▶ _WORK INSTRUCTIONS_
Exactly as written, repeat all of the records below.

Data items
----------------

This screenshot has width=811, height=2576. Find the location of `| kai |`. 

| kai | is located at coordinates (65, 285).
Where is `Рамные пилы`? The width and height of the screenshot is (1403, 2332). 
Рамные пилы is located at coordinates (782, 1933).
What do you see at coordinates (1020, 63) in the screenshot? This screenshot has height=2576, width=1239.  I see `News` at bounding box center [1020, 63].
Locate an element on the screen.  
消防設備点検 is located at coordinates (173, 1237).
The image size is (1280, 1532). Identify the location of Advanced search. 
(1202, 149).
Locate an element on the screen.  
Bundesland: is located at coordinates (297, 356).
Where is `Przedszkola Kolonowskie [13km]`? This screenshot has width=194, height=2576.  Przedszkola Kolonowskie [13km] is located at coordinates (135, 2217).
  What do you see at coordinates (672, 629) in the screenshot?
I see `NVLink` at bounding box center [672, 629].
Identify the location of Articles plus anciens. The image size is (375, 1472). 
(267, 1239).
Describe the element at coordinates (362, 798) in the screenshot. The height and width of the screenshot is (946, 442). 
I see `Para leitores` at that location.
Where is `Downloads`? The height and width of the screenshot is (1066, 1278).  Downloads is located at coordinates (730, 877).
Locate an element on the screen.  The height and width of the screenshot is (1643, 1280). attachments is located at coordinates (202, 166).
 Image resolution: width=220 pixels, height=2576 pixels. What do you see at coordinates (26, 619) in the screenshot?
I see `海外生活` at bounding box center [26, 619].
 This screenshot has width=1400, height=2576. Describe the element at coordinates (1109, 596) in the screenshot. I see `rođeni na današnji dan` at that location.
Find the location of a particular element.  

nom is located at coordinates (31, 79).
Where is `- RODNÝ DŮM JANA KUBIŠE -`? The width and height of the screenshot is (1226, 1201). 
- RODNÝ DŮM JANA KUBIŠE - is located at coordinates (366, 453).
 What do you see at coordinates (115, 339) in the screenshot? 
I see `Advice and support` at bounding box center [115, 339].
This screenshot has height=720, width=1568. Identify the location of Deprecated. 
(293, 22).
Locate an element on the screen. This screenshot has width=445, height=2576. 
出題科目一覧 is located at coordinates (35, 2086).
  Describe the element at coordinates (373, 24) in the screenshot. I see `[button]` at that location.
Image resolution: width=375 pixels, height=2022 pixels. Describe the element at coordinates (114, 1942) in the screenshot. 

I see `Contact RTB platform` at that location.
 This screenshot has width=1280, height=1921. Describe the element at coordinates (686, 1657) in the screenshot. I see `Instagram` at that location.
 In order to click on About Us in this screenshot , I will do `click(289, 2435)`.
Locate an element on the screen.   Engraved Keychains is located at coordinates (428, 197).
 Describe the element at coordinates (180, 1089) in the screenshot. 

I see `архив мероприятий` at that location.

----------------

▶ _SOLUTION_
This screenshot has width=811, height=2576. Find the location of `| kai |`. 

| kai | is located at coordinates (65, 285).
Where is `Рамные пилы`? The width and height of the screenshot is (1403, 2332). 
Рамные пилы is located at coordinates (782, 1933).
What do you see at coordinates (1020, 63) in the screenshot? This screenshot has height=2576, width=1239.  I see `News` at bounding box center [1020, 63].
Locate an element on the screen.  
消防設備点検 is located at coordinates (173, 1237).
The image size is (1280, 1532). Identify the location of Advanced search. 
(1202, 149).
Locate an element on the screen.  
Bundesland: is located at coordinates (297, 356).
Where is `Przedszkola Kolonowskie [13km]`? This screenshot has width=194, height=2576.  Przedszkola Kolonowskie [13km] is located at coordinates (135, 2217).
  What do you see at coordinates (672, 629) in the screenshot?
I see `NVLink` at bounding box center [672, 629].
Identify the location of Articles plus anciens. The image size is (375, 1472). 
(267, 1239).
Describe the element at coordinates (362, 798) in the screenshot. The height and width of the screenshot is (946, 442). 
I see `Para leitores` at that location.
Where is `Downloads`? The height and width of the screenshot is (1066, 1278).  Downloads is located at coordinates (730, 877).
Locate an element on the screen.  The height and width of the screenshot is (1643, 1280). attachments is located at coordinates (202, 166).
 Image resolution: width=220 pixels, height=2576 pixels. What do you see at coordinates (26, 619) in the screenshot?
I see `海外生活` at bounding box center [26, 619].
 This screenshot has width=1400, height=2576. Describe the element at coordinates (1109, 596) in the screenshot. I see `rođeni na današnji dan` at that location.
Find the location of a particular element.  

nom is located at coordinates (31, 79).
Where is `- RODNÝ DŮM JANA KUBIŠE -`? The width and height of the screenshot is (1226, 1201). 
- RODNÝ DŮM JANA KUBIŠE - is located at coordinates (366, 453).
 What do you see at coordinates (115, 339) in the screenshot? 
I see `Advice and support` at bounding box center [115, 339].
This screenshot has height=720, width=1568. Identify the location of Deprecated. 
(293, 22).
Locate an element on the screen. This screenshot has width=445, height=2576. 
出題科目一覧 is located at coordinates (35, 2086).
  Describe the element at coordinates (373, 24) in the screenshot. I see `[button]` at that location.
Image resolution: width=375 pixels, height=2022 pixels. Describe the element at coordinates (114, 1942) in the screenshot. 

I see `Contact RTB platform` at that location.
 This screenshot has width=1280, height=1921. Describe the element at coordinates (686, 1657) in the screenshot. I see `Instagram` at that location.
 In order to click on About Us in this screenshot , I will do `click(289, 2435)`.
Locate an element on the screen.   Engraved Keychains is located at coordinates (428, 197).
 Describe the element at coordinates (180, 1089) in the screenshot. 

I see `архив мероприятий` at that location.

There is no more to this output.